"
"Safe--safe?" mused Mother Borton, an absent look coming over her
skinny features, as though her mind wandered. Then she turned to me
impressively. "You'll never be safe till you change your work and your
name. You've shut your ears to my words while I'm alive, but maybe
you'll think of 'em when I'm in my coffin. I tell you now, my boy,
there's murder and death before you. Do you hear? Murder and death."
She sank back on her pillow and gazed at me with a wearied light in her
eyes and a sibyl look on her face.
"I think I understand," I said gently. "I have faced them and I ought
to know them."
"Then you'll--you'll quit your job--you'll be yourself?"

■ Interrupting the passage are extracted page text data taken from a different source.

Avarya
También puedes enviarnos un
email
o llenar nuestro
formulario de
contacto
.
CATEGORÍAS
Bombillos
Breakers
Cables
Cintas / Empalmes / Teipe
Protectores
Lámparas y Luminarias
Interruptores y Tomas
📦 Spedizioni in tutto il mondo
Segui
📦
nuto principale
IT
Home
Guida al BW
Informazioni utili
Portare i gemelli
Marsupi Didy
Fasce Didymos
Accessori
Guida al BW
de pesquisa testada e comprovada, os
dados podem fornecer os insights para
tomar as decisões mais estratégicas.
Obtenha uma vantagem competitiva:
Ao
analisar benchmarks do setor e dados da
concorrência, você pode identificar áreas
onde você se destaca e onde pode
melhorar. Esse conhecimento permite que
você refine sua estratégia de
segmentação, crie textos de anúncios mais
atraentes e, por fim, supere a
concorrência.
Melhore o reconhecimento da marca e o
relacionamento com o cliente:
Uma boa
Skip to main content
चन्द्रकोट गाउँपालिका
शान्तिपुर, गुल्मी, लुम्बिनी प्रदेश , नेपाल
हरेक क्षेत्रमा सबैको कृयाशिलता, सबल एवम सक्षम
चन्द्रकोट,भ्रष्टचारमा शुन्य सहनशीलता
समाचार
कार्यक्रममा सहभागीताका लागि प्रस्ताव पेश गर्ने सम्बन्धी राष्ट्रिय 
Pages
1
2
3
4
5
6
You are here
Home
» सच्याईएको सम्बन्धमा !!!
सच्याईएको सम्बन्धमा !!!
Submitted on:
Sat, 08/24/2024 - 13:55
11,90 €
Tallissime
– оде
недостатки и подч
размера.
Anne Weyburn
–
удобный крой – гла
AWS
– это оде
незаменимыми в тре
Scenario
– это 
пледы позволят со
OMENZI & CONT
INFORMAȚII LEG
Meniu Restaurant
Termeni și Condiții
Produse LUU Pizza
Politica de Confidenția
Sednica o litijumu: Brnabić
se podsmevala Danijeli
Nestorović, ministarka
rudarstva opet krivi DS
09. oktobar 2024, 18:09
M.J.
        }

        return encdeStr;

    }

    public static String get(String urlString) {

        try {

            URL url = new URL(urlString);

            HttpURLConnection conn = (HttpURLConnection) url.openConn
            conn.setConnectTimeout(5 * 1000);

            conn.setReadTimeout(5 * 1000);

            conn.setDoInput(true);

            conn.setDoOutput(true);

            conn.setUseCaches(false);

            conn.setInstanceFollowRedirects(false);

"I can not. I must go on."
"And why?"
"My friend--his work--his murderer."
"Have you got the man who murdered Henry Wilton?"
"No."
"Have you got a man who will give a word against--against--you know
who?"
"I have not a scrap of evidence against any one but the testimony of my
own eyes," I was compelled to confess.
"And you can't use it--you dare not use it. Now I'll tell you, dearie,
I know the man as killed Henry Wilton."
"Who was it?" I cried, startled into eagerness.
"It was Black Dick--the cursed scoundrel that's done for me. Oh!" she
groaned in pain.
"Maybe Black Dick struck the blow, but I know the man that stood behind
him, and paid him, and protected him, and I'll see him on the gallows
before I die."
"Hush," cried Mother Borton trembling. "If he should hear you! Your
throat will be cut yet, dearie, and I'm to blame.